[Opening Input records section]
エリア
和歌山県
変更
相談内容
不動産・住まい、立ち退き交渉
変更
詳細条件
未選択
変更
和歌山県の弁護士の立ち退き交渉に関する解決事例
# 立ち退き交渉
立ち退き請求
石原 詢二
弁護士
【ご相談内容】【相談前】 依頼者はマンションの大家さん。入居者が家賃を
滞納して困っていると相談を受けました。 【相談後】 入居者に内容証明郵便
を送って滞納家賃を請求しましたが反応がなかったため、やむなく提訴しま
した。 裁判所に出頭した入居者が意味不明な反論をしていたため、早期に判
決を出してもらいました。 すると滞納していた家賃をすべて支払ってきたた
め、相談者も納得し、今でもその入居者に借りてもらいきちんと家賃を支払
[Closing Input records section]
[Opening Input records section]
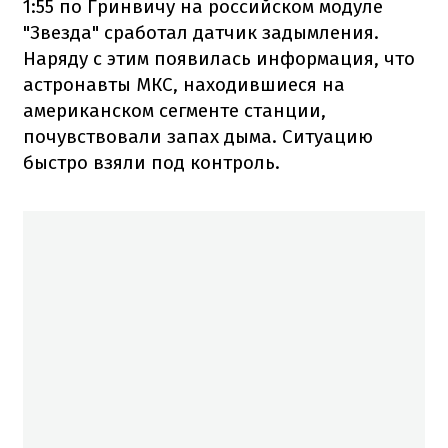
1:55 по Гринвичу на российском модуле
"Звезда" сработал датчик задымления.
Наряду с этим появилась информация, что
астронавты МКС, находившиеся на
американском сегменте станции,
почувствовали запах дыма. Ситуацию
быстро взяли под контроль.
[Closing Input records section]
[Opening Input records section]
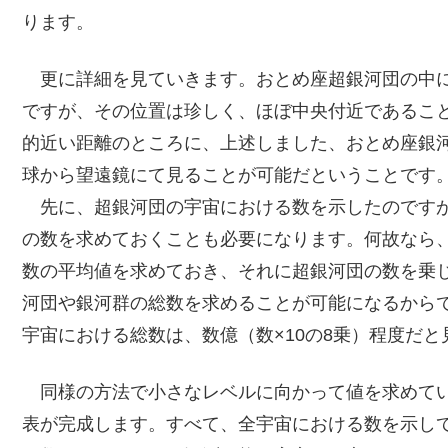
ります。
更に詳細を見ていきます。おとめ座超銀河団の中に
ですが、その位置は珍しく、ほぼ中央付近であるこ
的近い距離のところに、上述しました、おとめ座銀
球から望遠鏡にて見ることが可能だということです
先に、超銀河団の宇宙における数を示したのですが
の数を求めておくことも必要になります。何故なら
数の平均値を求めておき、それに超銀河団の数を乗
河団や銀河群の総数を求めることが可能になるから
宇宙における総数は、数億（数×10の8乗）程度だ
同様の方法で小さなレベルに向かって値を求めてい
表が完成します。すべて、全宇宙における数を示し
[Closing Input records section]
#### What the task requires:
Look above for the line holding "宇宙における総数は、数億（数×10の8乗）程度だ", then set down exactly that line and every line after it up to and including the line holding "表が完成します。すべて、全宇宙における数を示し", with nothing else.

#### Answer to this problem:
宇宙における総数は、数億（数×10の8乗）程度だ
同様の方法で小さなレベルに向かって値を求めてい
表が完成します。すべて、全宇宙における数を示し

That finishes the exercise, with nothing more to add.